In a bold move, Blackbeard blockaded Charlestown port in South Carolina with his fleet, plundering nine vessels over a week. Threatening beheadings and ship burnings, he coerced the colonial government into delivering medical supplies. The siege showcased Blackbeard as a formidable and ruthless leader, extending his notoriety beyond the sea and solidifying his reputation.

What Did His Flag Look Like?

Allegedly, his flag featured a depiction of a skeleton stabbing a heart with a spear, raising a glass to the Devil with the other hand. 

However, in more recent years there have been some challenges to this popular assertion. The flag very well might have resembled a jolly roger.

How Did He Meet His End?

Edward Teach met his demise on November 22, 1718.

His audacious exploits caught the attention of Alexander Spotswood, the governor of Virginia, who organised a private pirate-hunting mission to overpower Blackbeard’s forces. The key vessels in this pursuit were the HMS Pearl and HMS Lyme, commanded by Lieutenant Robert Maynard.

Upon discovering Teach and his pirates on Ocracoke Island, Maynard strategically blocked all exits and entered the inlet, aiming to surprise Teach and his crew. However, Teach, noticing the ships, swiftly cut his anchor and launched a relentless cannon assault, annihilating a third of the opposing force within seconds.

As the ships closed in, grappling hooks, smoke, and explosive grenades were deployed. This lead to a fierce boarding encounter. Anticipating this, Maynard had concealed the majority of his troops below deck, successfully ambushing the pirate boarders. The ambush overwhelmed the pirates.

Teach and Maynard engaged in a reported man-to-man battle using pistols and swords.

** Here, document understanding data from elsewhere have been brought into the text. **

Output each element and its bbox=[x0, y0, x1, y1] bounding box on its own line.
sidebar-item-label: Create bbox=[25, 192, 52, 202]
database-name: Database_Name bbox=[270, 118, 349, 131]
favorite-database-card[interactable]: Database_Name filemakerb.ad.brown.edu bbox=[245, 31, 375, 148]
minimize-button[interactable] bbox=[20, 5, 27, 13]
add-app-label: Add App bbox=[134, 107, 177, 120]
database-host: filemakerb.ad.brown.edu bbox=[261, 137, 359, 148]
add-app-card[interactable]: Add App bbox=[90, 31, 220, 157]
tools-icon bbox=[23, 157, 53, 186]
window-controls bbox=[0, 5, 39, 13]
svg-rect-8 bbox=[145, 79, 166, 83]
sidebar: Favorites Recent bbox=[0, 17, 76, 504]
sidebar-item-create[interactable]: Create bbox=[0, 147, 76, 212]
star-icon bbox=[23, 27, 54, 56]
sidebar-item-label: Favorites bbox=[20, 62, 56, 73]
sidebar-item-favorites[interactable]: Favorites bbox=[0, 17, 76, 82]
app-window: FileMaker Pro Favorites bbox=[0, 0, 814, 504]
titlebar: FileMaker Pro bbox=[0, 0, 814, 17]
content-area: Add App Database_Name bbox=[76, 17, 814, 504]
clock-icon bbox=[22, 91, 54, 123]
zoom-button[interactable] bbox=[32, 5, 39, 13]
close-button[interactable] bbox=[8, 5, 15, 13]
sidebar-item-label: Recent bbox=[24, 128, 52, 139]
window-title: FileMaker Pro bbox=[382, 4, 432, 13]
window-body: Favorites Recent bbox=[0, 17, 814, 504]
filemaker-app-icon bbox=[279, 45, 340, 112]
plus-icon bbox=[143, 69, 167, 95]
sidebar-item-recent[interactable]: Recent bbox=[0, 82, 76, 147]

Teach succumbed to wounds inflicted by one of Maynard’s soldiers and the combined efforts of the rest of the crew.

Following the battle, it was documented that Edward Teach had sustained at least five gunshot wounds and over twenty blade wounds, making it challenging to identify the fatal blow. The notorious Blackbeard’s severed head was displayed from the mast, and all but two of the captured pirates were eventually executed by hanging.